Pharos Union Catalog Master Record Algorithm

Definitions of matching, master record class, and eclass are listed below.>
  • The record with a lower "master record class" number of a match will be the master record.>
  • If the "master record class" numbers of a match are the same, or neither record of a match has a "master record class", the master record will be based on the "eclass".>
  • The record with a lower "eclass" number will be the master record.>
  • If both records have an "eclass" number of 3, a count of the 7XX and 246 tags is taken, and the record that has a higher count of 7XX/246 tags will be taken as the master record.>
  • If the "eclass" number is the same for both records (except for eclass number 3), a count of the "eclasses" for each record is taken, and the record that has a higher count of "eclasses" will be the master record.>
  • If the master record has not been selected by the preceding master record logic, then the record with most recent date will be the master record.>
    • This is determined by the 005 date.>
    • If only one record has a 005, that record is kept.>
    • If neither record has a 005, the date is determined by the first six numbers in the 008.>
    • If the dates are the same, the first record into the database is the master record.>
Matching

These are the fields used to find a match between two records.
If multiple occurrences of a tag exist, then each occurrence of the tag will be evaluated as a match point.

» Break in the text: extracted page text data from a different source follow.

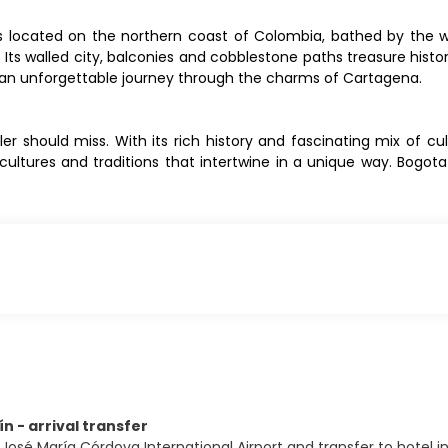
, is located on the northern coast of Colombia, bathed by the
 Its walled city, balconies and cobblestone paths treasure histor
on an unforgettable journey through the charms of Cartagena.
er should miss. With its rich history and fascinating mix of cu
 cultures and traditions that intertwine in a unique way. Bogot
ín - arrival transfer
José María Córdova International Airport and transfer to hotel in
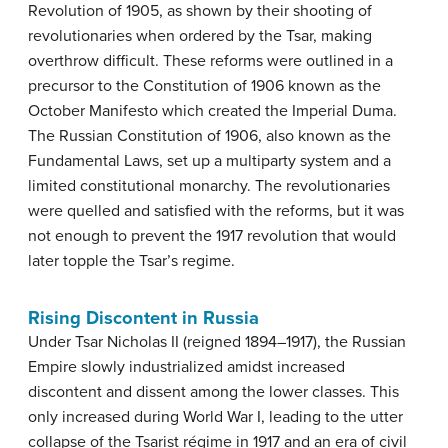
Revolution of 1905, as shown by their shooting of
revolutionaries when ordered by the Tsar, making
overthrow difficult. These reforms were outlined in a
precursor to the Constitution of 1906 known as the
October Manifesto which created the Imperial Duma.
The Russian Constitution of 1906, also known as the
Fundamental Laws, set up a multiparty system and a
limited constitutional monarchy. The revolutionaries
were quelled and satisfied with the reforms, but it was
not enough to prevent the 1917 revolution that would
later topple the Tsar’s regime.
Rising Discontent in Russia
Under Tsar Nicholas II (reigned 1894–1917), the Russian
Empire slowly industrialized amidst increased
discontent and dissent among the lower classes. This
only increased during World War I, leading to the utter
collapse of the Tsarist régime in 1917 and an era of civil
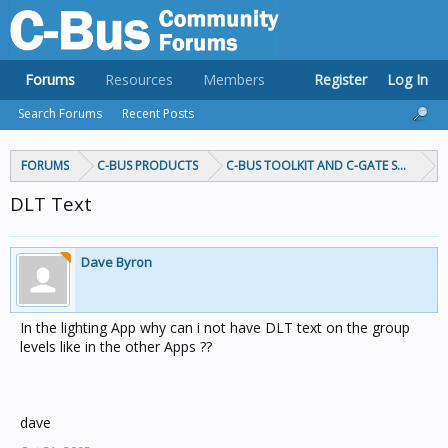
Forums
Resources
Members
Register
Log In
Search Forums
Recent Posts
FORUMS
C-BUS PRODUCTS
C-BUS TOOLKIT AND C-GATE SOFTWAR
DLT Text
Dave Byron
In the lighting App why can i not have DLT text on the group
levels like in the other Apps ??
dave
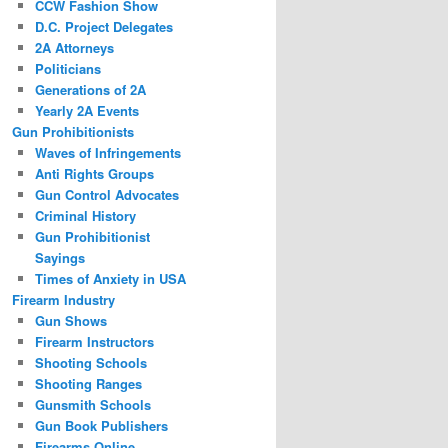
CCW Fashion Show
D.C. Project Delegates
2A Attorneys
Politicians
Generations of 2A
Yearly 2A Events
Gun Prohibitionists
Waves of Infringements
Anti Rights Groups
Gun Control Advocates
Criminal History
Gun Prohibitionist
Sayings
Times of Anxiety in USA
Firearm Industry
Gun Shows
Firearm Instructors
Shooting Schools
Shooting Ranges
Gunsmith Schools
Gun Book Publishers
Firearms Online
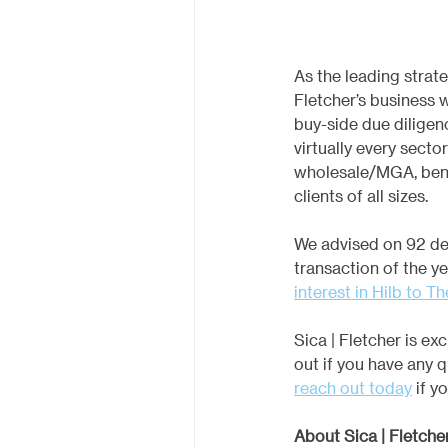
As the leading strate
Fletcher’s business w
buy-side due diligen
virtually every secto
wholesale/MGA, benef
clients of all sizes.
We advised on 92 dea
transaction of the y
interest in Hilb to T
Sica | Fletcher is e
out if you have any q
reach out today
 if y
About Sica | Fletche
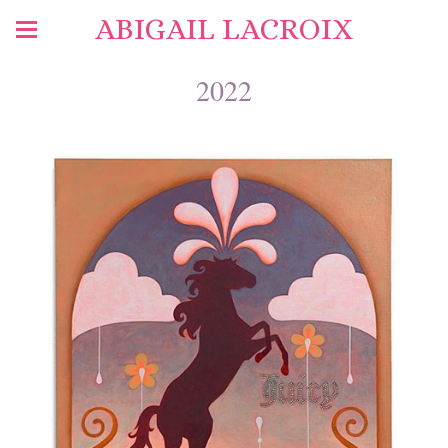
ABIGAIL LACROIX
2022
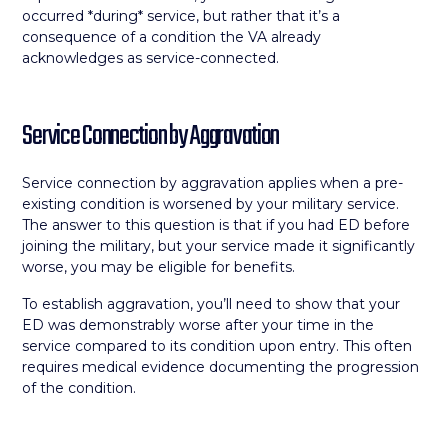
occurred *during* service, but rather that it’s a
consequence of a condition the VA already
acknowledges as service-connected.
Service Connection by Aggravation
Service connection by aggravation applies when a pre-
existing condition is worsened by your military service.
The answer to this question is that if you had ED before
joining the military, but your service made it significantly
worse, you may be eligible for benefits.
To establish aggravation, you’ll need to show that your
ED was demonstrably worse after your time in the
service compared to its condition upon entry. This often
requires medical evidence documenting the progression
of the condition.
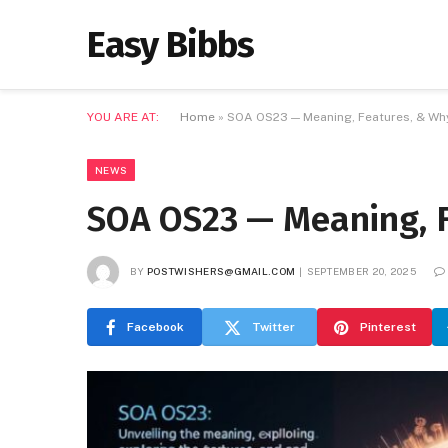
Easy Bibbs
YOU ARE AT:
Home
»
SOA OS23 — Meaning, Features, & Why
NEWS
SOA OS23 — Meaning, F
BY
POSTWISHERS@GMAIL.COM
SEPTEMBER 20, 2025
Facebook
Twitter
Pinterest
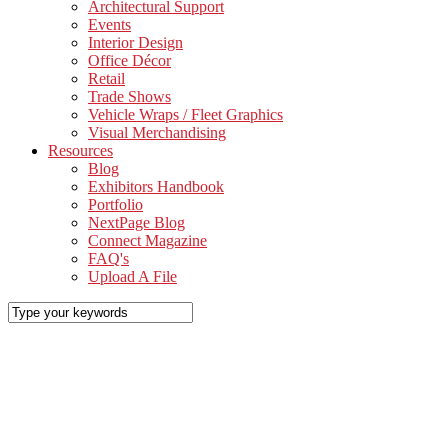
Architectural Support
Events
Interior Design
Office Décor
Retail
Trade Shows
Vehicle Wraps / Fleet Graphics
Visual Merchandising
Resources
Blog
Exhibitors Handbook
Portfolio
NextPage Blog
Connect Magazine
FAQ's
Upload A File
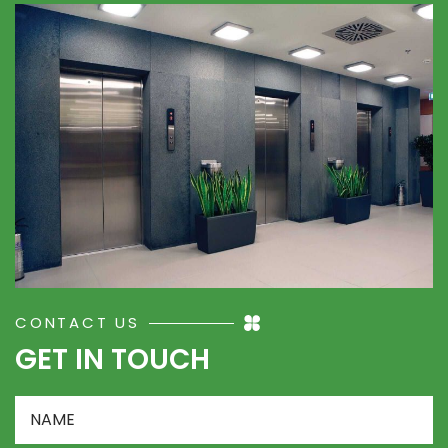
CONTACT US
GET IN TOUCH
Full
Name
*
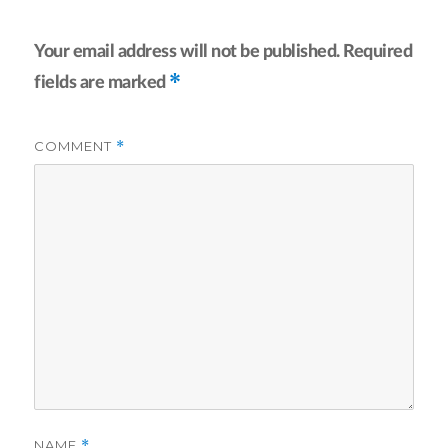
Your email address will not be published.
Required
*
fields are marked
COMMENT
*
NAME
*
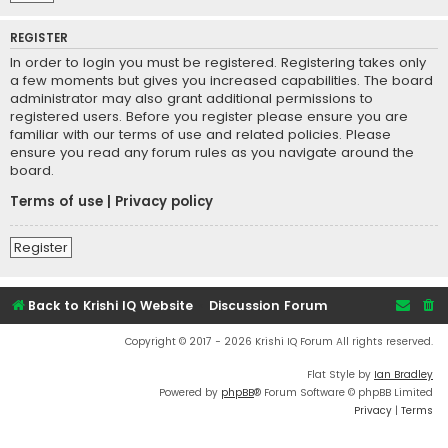
REGISTER
In order to login you must be registered. Registering takes only
a few moments but gives you increased capabilities. The board
administrator may also grant additional permissions to
registered users. Before you register please ensure you are
familiar with our terms of use and related policies. Please
ensure you read any forum rules as you navigate around the
board.
Terms of use
|
Privacy policy
Register
Back to Krishi IQ Website
Discussion Forum
Copyright © 2017 - 2026 Krishi IQ Forum All rights reserved.
Flat Style by
Ian Bradley
Powered by
phpBB
® Forum Software © phpBB Limited
Privacy
|
Terms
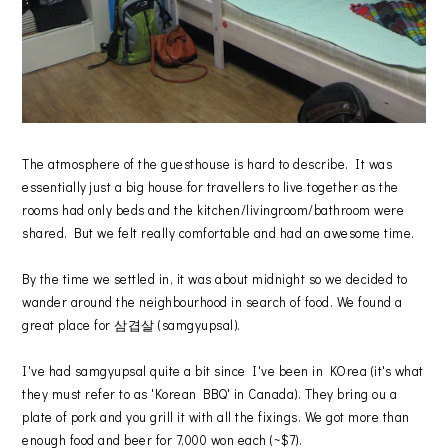
The atmosphere of the guesthouse is hard to describe. It was
essentially just a big house for travellers to live together as the
rooms had only beds and the kitchen/livingroom/bathroom were
shared. But we felt really comfortable and had an awesome time.
By the time we settled in, it was about midnight so we decided to
wander around the neighbourhood in search of food. We found a
great place for 삼겹살 (samgyupsal).
I've had samgyupsal quite a bit since I've been in KOrea (it's what
they must refer to as 'Korean BBQ' in Canada). They bring ou a
plate of pork and you grill it with all the fixings. We got more than
enough food and beer for 7,000 won each (~$7).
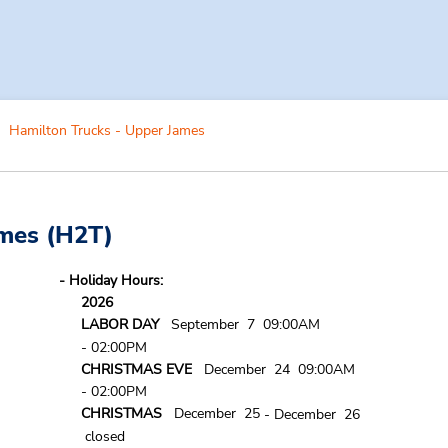
Hamilton Trucks - Upper James
ames
(H2T)
- Holiday Hours:
2026
LABOR DAY
September 7 09:00AM
- 02:00PM
CHRISTMAS EVE
December 24 09:00AM
- 02:00PM
CHRISTMAS
December 25
- December 26
closed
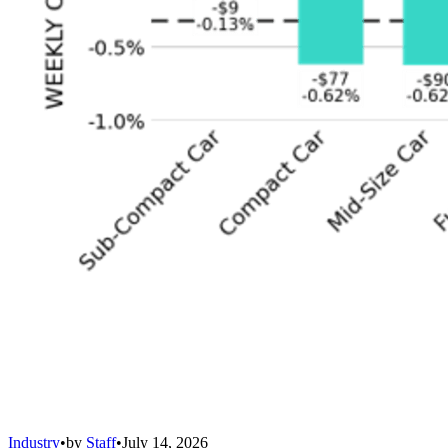
Industry
•
by
Staff
•
July 14, 2026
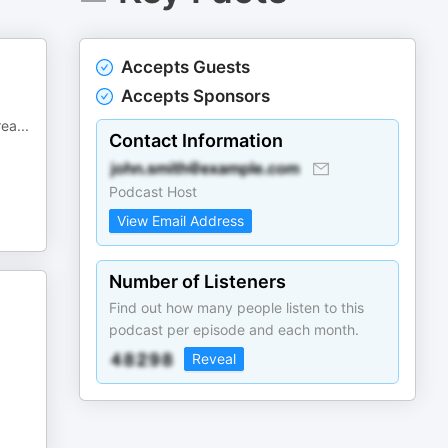
Accepts Guests
Accepts Sponsors
rea
...
Contact Information
Podcast Host
View Email Address
Number of Listeners
Find out how many people listen to this
podcast per episode and each month.
Reveal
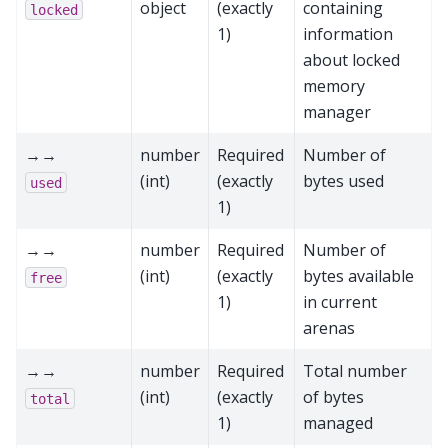
object
(exactly
containing
locked
1)
information
about locked
memory
manager
→→
number
Required
Number of
(int)
(exactly
bytes used
used
1)
→→
number
Required
Number of
(int)
(exactly
bytes available
free
1)
in current
arenas
→→
number
Required
Total number
(int)
(exactly
of bytes
total
1)
managed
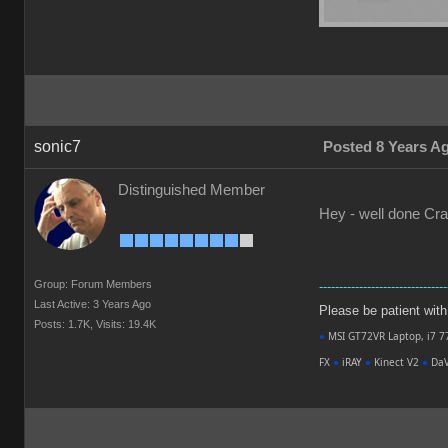
sonic7
Posted 8 Years A
Distinguished Member
Hey - well done Crai
Group: Forum Members
--------------------------------
Last Active: 3 Years Ago
Please be patient with m
Posts: 1.7K,
Visits: 19.4K
●
MSI GT72VR Laptop, i7 7
FX
●
iRAY
●
Kinect V2
●
DaV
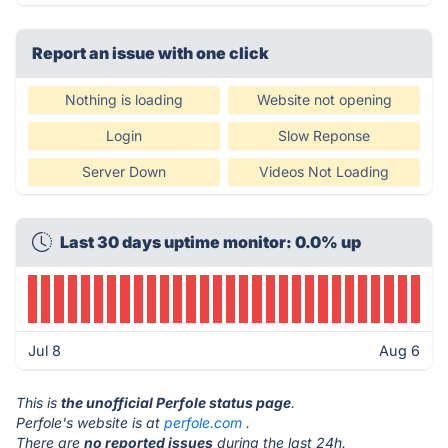
Report an issue with one click
Nothing is loading
Website not opening
Login
Slow Reponse
Server Down
Videos Not Loading
Last 30 days uptime monitor: 0.0% up
Jul 8
Aug 6
This is
the unofficial Perfole status page
.
Perfole's website is at
perfole.com
.
There are
no reported issues
during the last 24h.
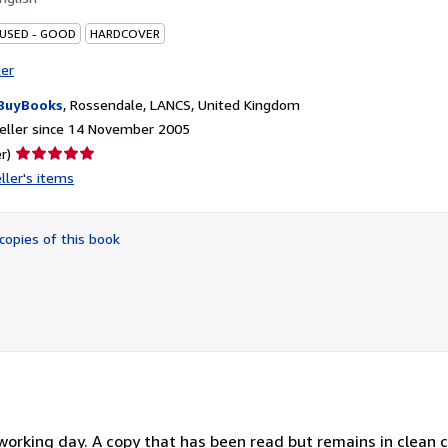
 USED - GOOD
HARDCOVER
ter
BuyBooks
,
Rossendale, LANCS, United Kingdom
eller since 14 November 2005
Seller
r)
rating
ller's items
5
out
of
copies of this book
5
stars
orking day. A copy that has been read but remains in clean co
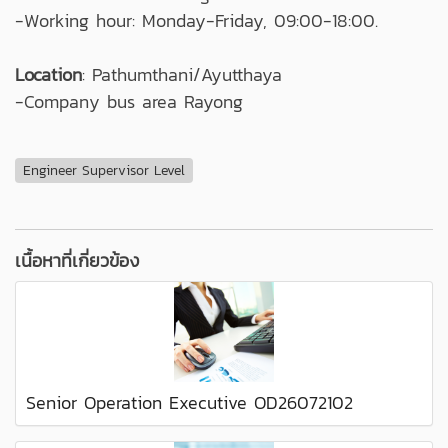
-Working hour: Monday-Friday, 09:00-18:00.
Location
: Pathumthani/Ayutthaya
-Company bus area Rayong
Engineer Supervisor Level
เนื้อหาที่เกี่ยวข้อง
Senior Operation Executive OD26072102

  1. OCLC Number : tag 001, 010$o, 019$a (all subfield a’s within each 019 tag), and 035$a. The OCLC number will be normalized - preceding alpha characters and zero’s and any suffixes will be ignored. 035 tags that have a subfield ‘b’ will not be used as an OCLC numberunless they have (OCoLC) in subfield a>. All unique OCLC numbers will be merged into the record kept from all matching records.
  2. 020$a
  3. 022$a
  4. 028$a : this field will be normalized.
  5. 086$a
  6. 010$a : only the first eleven characters will be used, this field is normalized and suffixes are ignored.
  7. 245$a : only the first five words will be used. If there are fewer than five words then match on all words. If the titles are fewer than five words and differ in length they won't match, even if the first few words are the same for both titles.
  • To consider two records a match, they must match on:
    • match point 1 (OCLC number) and one of the following:
    • match points 2 through 7.
  • Or they must match on at least two of the match points 2 through 7.

  •  
  • If the records are serials, and they both have OCLC numbers, they must match on the OCLC number.
  • Do not select a serial record with 247 fields as the master record unless the title is uniquely held by only one library.
  • Serials are determined by leader 07 (Bibliographic Level).
  •  
    Master Record Class

    The master record class list is in priority of preference with master record class #1 being the most desirable.

    All leaders and 008 matches are case insensitive. i.e. 000/17 I will match 000/17 i.

    Input

    000/17 Encoding level

    008/39 Cataloging source

    040/ac Original cataloging agency/Transcribing agency

    042 exists Authentication code

    1. 000/17 is blank and 008/39 is blank and 040$ac are both "DLC"
    2. 008/39 is blank and 040$a is "DLC"
    3. 000/17 is blank and 008/39 is a, b, or c
    4. 040$ac are both "GPO"
    5. 000/17 is I [alpha]  and 042 tag exists
    6. 000/17 is blank and 008/39 is d and 042 tag exists
    7. 000/17 is 1 [numeric] and 008/39 is blank
    8. 000/17 is I
    9. 000/17 is 2 and 008/39 is blank
    10. 000/17 is 5 or 7 and 008/39 is blank
    11. 000/17 is K, L, or M
    Eclass

    The eclass list is in priority of preference with eclass #1 being the most desirable.

    1. 505 tag exists
    2. 780 or 785 tag exists
    3. count of 7XX and 246 tags
    4. 856 tag exists
    5. 6XX 2nd indicator is 1
    6. 655 tag exists
    7. 520 tag exists
    8. 6XX 2nd indicator is 2
    9XX Tags

    935: This field repeats for each library that has a title for the master record. The subfield a of each 935 is the OCLC symbol for that library. The subfield b is that library's local system control number. Pharos uses the 935 field to build a Hook-to-Holdings hypertext link which the user or system can use to display the local library's item record information, i.e., location, local call number, and  circulation status.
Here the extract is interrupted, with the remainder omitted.